Take one of Sri Aurobindo's books. Read a sentence or two. Then remain silent and concentrated to understand the deeper meaning. Try to concentrate deeply enough to obtain mental silence and begin again daily until you obtain a result. [177]


I can't say that the reading of literature equips one better to understand Sri Aurobindo. On the contrary, it can be a hindrance. For, the same words are used and the purpose for which they are used is so different from the purpose for which Sri Aurobindo has made use of them, the manner in which they have been put together to express things is so different from Sri Aurobindo's that these words tend to put one off from the light which Sri Aurobindo wants to convey to us through them. To get to Sri Aurobindo's light we must empty our minds of all that literature has said and done. We must go inward and stay in a receptive silence and turn it upward. Then alone we get something in the right way. At the worst, I have seen that the study of literature makes one silly and perverse enough to sit in judgment on Sri Aurobindo's English and find fault with his grammar! [178]

Cooking and Eating

All quarrels in the place where food is prepared make food indigestible. The cooking must be done in silence and harmony. [179]
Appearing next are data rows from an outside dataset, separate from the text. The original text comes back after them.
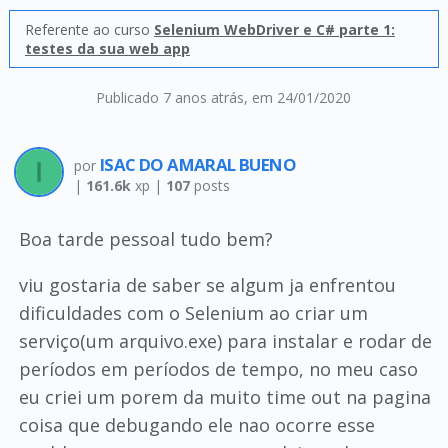
Referente ao curso
Selenium WebDriver e C# parte 1:
testes da sua web app
Publicado 7 anos atrás
, em 24/01/2020
ISAC DO AMARAL BUENO
por
|
161.6k
xp |
107
posts
Boa tarde pessoal tudo bem?
viu gostaria de saber se algum ja enfrentou
dificuldades com o Selenium ao criar um
serviço(um arquivo.exe) para instalar e rodar de
períodos em períodos de tempo, no meu caso
eu criei um porem da muito time out na pagina
coisa que debugando ele nao ocorre esse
It is much better to eat the meal in silence or at any rate in quietness. [180]

Resting in Silence

In any case one thing you can do in all security is, before going to sleep, to concentrate, relax all tension in the physical being, try... that is, in the body try so that the body lies like a soft rag on the bed, that it is no longer something with twitchings and cramps; to relax it completely as though it were a kind of thing like a rag. And then, the vital: to calm it, calm it as much as you can, make it as quiet, as peaceful as possible. And then the mind also—the mind, try to keep it like that, without any activity. You must put upon the brain the force of great peace, great quietude, of silence if possible, and not follow ideas actively, not make any effort, nothing, nothing; you must relax all movement there too, but relax it in a kind of silence and quietude as great as possible. (The Mother, 2 March 1955) [181]

Different Practices

Regular Practice of Controlling Thoughts

This work of mental purification should be done very regularly in order to secure a complete control over one’s actions. For this purpose, it is good to set apart some time every day when one can quietly go over one's thoughts and put one's synthesis in order. Once the habit is acquired, you can maintain control over your thoughts even during work and action, allowing only those which are useful for what you are doing to come to the surface. Particularly, if you have continued to cultivate the power of concentration and attention, only the thoughts that are needed will be allowed to enter the active external consciousness and they then become all the more dynamic and effective. And if, in the intensity of concentration, it becomes necessary not to think at all, all mental vibration can be stilled and an almost total silence secured. In this silence one can gradually open to the higher regions of the mind and learn to record the inspirations that come from there. [182]

Dhammapada Method

They (small Buddhist sects) sit down for a few hours in the day and even at night and quiet their mind. This is for them the key to all realisation—a quiet mind that knows how to keep quiet for hours together without roving. You must not believe however that it is a very easy thing to do, but they have no other object. They do not concentrate upon any thought, they do not try to understand better, to know more, nothing of the kind; for them the only way is to have a quiet mind and sometimes they pass through years and years of effort before they arrive at this result—to silence the mind, to keep it absolutely silent and still; for, as it is said here in the Dhammapada, if the mind is unbalanced, then this constant movement of ideas following one another, sometimes without any order, ideas contradicting and opposing each other, ideas that speculate on things, all that jostles about in the head, makes holes in the roof, as it were. So through these holes all undesirable movements enter into the consciousness, as water enters into a house with a leaky roof. [183]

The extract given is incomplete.